Once you find the line with "verwendet wird. Sie können" in the listing below, set down exactly every line from it through the line with "Tout pour le café et le thé", but no pictures.

[Start of section]

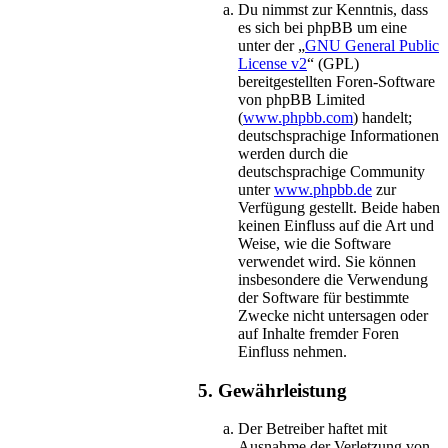
Du nimmst zur Kenntnis, dass
es sich bei phpBB um eine
unter der „
GNU General Public
License v2
“ (GPL)
bereitgestellten Foren-Software
von phpBB Limited
(
www.phpbb.com
) handelt;
deutschsprachige Informationen
werden durch die
deutschsprachige Community
unter
www.phpbb.de
zur
Verfügung gestellt. Beide haben
keinen Einfluss auf die Art und
Weise, wie die Software
verwendet wird. Sie können
insbesondere die Verwendung
der Software für bestimmte
Zwecke nicht untersagen oder
auf Inhalte fremder Foren
Einfluss nehmen.
5. Gewährleistung
Der Betreiber haftet mit
Ausnahme der Verletzung von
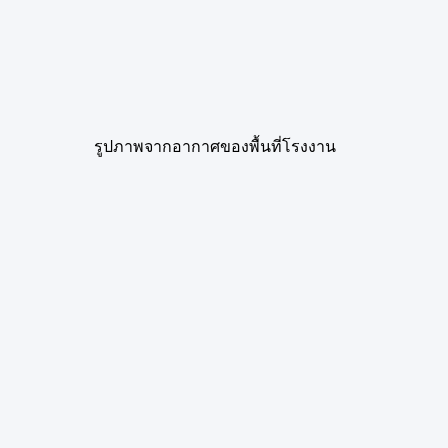
รูปภาพจากอากาศของพื้นที่โรงงาน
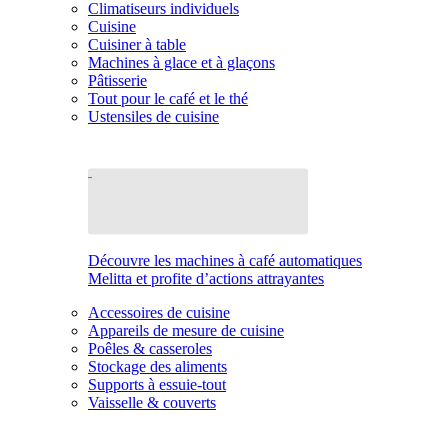
Climatiseurs individuels
Cuisine
Cuisiner à table
Machines à glace et à glaçons
Pâtisserie
Tout pour le café et le thé
Ustensiles de cuisine
Découvre les machines à café automatiques
Melitta et profite d’actions attrayantes
Accessoires de cuisine
Appareils de mesure de cuisine
Poêles & casseroles
Stockage des aliments
Supports à essuie-tout
Vaisselle & couverts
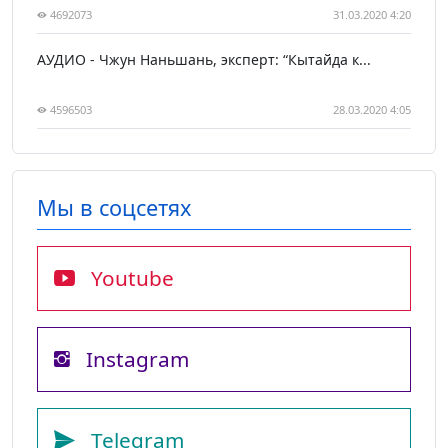
4692073
31.03.2020 4:20
АУДИО - Чжун Наньшань, эксперт: “Кытайда к...
4596503
28.03.2020 4:05
Мы в соцсетях
Youtube
Instagram
Telegram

[End of section]

**TASK RESULT**
verwendet wird. Sie können
insbesondere die Verwendung
der Software für bestimmte
Zwecke nicht untersagen oder
auf Inhalte fremder Foren
Einfluss nehmen.
5. Gewährleistung
Der Betreiber haftet mit
Ausnahme der Verletzung von
รูปภาพจากอากาศของพื้นที่โรงงาน
Climatiseurs individuels
Cuisine
Cuisiner à table
Machines à glace et à glaçons
Pâtisserie
Tout pour le café et le thé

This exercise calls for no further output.